- Opening Delimiter -
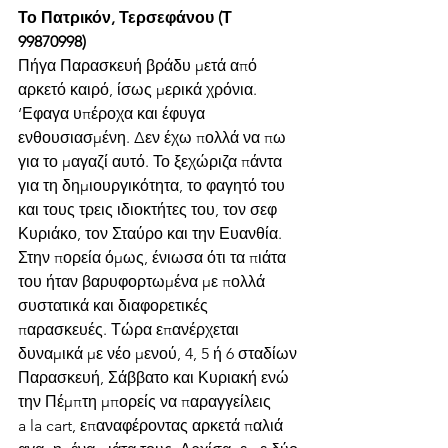
Το Πατρικόν, Τερσεφάνου (Τ 
99870998)
Πήγα Παρασκευή βράδυ μετά από 
αρκετό καιρό, ίσως μερικά χρόνια. 
‘Εφαγα υπέροχα και έφυγα 
ενθουσιασμένη. Δεν έχω πολλά να πω 
για το μαγαζί αυτό. Το ξεχώριζα πάντα 
για τη δημιουργικότητα, το φαγητό του 
και τους τρεις ιδιοκτήτες του, τον σεφ 
Κυριάκο, τον Σταύρο και την Ευανθία. 
Στην πορεία όμως, ένιωσα ότι τα πιάτα 
του ήταν βαρυφορτωμένα με πολλά 
συστατικά και διαφορετικές 
παρασκευές. Τώρα επανέρχεται 
δυναμικά με νέο μενού, 4, 5 ή 6 σταδίων 
Παρασκευή, Σάββατο και Κυριακή ενώ 
την Πέμπτη μπορείς να παραγγείλεις 
a la cart, επαναφέροντας αρκετά παλιά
- Closing Delimiter -
Exercise directions: From the line containing "δυναμικά με νέο μενού, 4, 5 ή 6 σταδίων" to the final line of the entries, print every line exactly and nothing else.

Result of this task:
δυναμικά με νέο μενού, 4, 5 ή 6 σταδίων 
Παρασκευή, Σάββατο και Κυριακή ενώ 
την Πέμπτη μπορείς να παραγγείλεις 
a la cart, επαναφέροντας αρκετά παλιά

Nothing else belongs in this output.